On Wednesday, May 3, school districts across New Jersey are being asked to participate in a survey pertaining to motorists illegally passing school buses. In a memo sent to school administrators last month, the New Jersey Department of Education (NJDOE) encouraged districts to take part in the voluntary nationwide survey.
The survey, sponsored by the National Association of State Directors of Pupil Transportation Services, is designed to lead to improved safety measures, by focusing on the time when children are getting on and off buses, when they are most vulnerable to accidents.
Data will be collected on a state-designated representative school day. On May 3, districts are asked to have their bus drivers, or their contracted bus drivers, use the survey form to report any instances of motorists illegally passing school buses. Drivers who have no illegal passes should also submit the form.
Survey results should be reported no later than May 31, 2017. For further information, please see the National Association of State Directors of Pupil Transportation Services website.

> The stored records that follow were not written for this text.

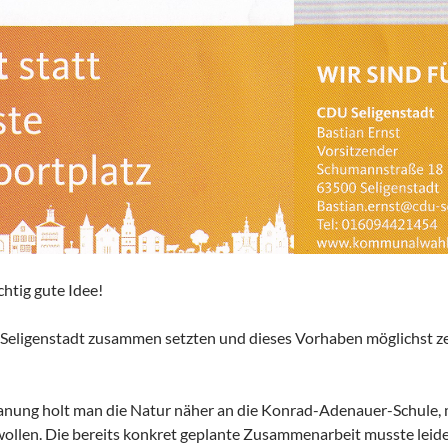
chtig gute Idee!
Seligenstadt zusammen setzten und dieses Vorhaben möglichst ze
Planung holt man die Natur näher an die Konrad-Adenauer-Schule,
ollen. Die bereits konkret geplante Zusammenarbeit musste lei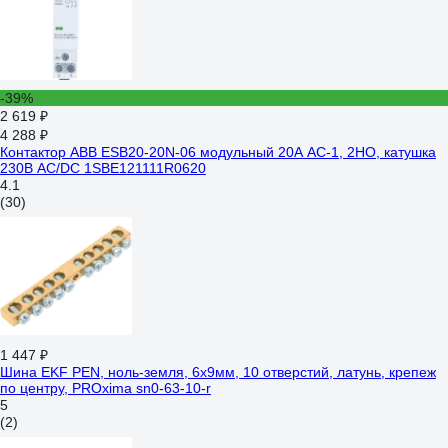
-39%
2 619 ₽
4 288 ₽
Контактор ABB ESB20-20N-06 модульный 20А АС-1, 2НО, катушка
230В AC/DC 1SBE121111R0620
4.1
(30)
1 447 ₽
Шина EKF PEN, ноль-земля, 6х9мм, 10 отверстий, латунь, крепеж
по центру, PROxima sn0-63-10-r
5
(2)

School Bus Camera Legislation Proposed
New Jersey is one of several states that has recently contemplated measures aimed at countering the dangerous act of illegally passing school buses. In the current and previous legislative sessions, bills have been introduced in the state Senate and General Assembly that would authorize the installation of video cameras on the exterior of school buses, that would be used to capture motorists illegally passing the vehicles. The NJSBA has received inquiries from several school districts regarding the status of this legislation, its likelihood of final passage, and whether districts must wait for the bill to become law before they can utilize this technology on their school bus fleets.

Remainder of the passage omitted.